__TASK BRIEF__:
Give the number of lines in the listing that contain "meriwayatkan", with no other words.

__DATA EXTRACT__:
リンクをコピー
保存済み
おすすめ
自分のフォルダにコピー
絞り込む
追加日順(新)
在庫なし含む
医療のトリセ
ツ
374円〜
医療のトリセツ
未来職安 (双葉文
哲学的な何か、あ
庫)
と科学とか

==

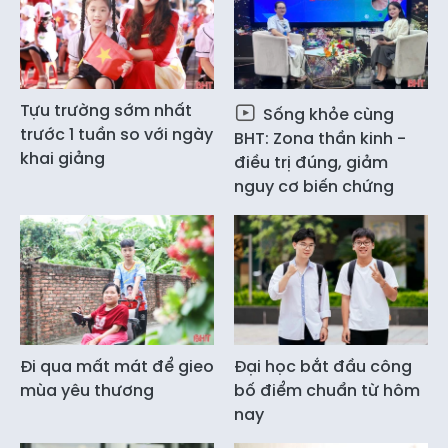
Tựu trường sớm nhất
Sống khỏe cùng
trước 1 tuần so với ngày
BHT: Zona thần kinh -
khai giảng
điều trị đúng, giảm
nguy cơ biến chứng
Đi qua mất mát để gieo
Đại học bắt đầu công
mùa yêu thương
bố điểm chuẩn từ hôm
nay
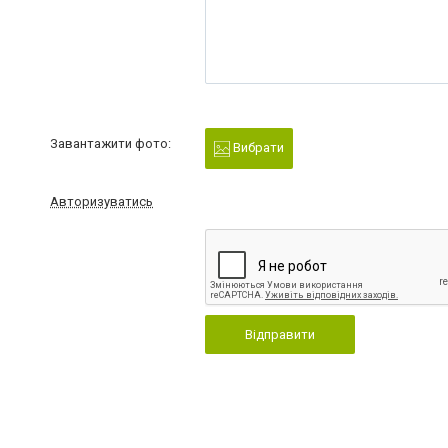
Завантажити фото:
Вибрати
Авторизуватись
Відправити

* * *

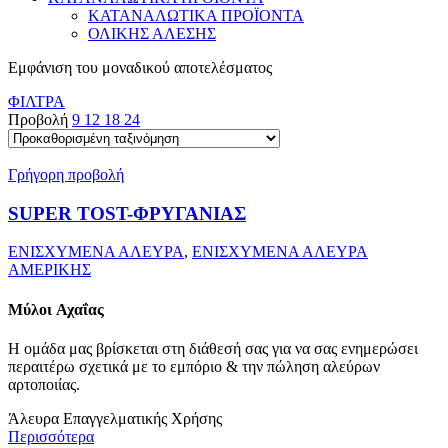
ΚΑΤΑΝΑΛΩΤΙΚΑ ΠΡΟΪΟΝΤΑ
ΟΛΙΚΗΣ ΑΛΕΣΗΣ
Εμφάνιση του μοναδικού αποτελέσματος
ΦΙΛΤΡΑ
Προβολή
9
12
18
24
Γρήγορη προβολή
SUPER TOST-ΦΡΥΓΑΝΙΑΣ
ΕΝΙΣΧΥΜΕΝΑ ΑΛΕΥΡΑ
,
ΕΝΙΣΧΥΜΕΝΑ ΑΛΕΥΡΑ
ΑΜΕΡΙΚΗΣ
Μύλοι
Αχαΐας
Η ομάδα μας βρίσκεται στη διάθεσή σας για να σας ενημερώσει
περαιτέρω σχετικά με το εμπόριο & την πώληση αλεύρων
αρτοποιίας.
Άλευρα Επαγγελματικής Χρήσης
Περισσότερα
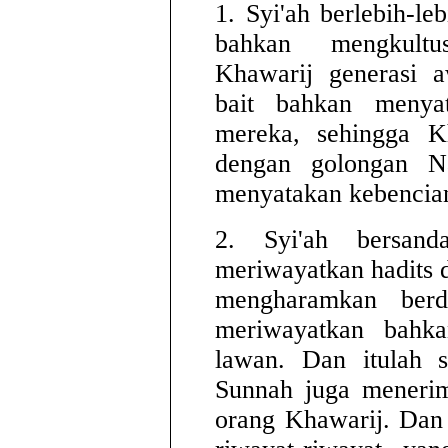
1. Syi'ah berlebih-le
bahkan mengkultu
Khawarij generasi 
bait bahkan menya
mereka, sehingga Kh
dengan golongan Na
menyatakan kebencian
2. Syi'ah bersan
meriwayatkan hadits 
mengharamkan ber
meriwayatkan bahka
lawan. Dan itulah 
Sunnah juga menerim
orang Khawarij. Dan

__TASK SOLUTION__:
2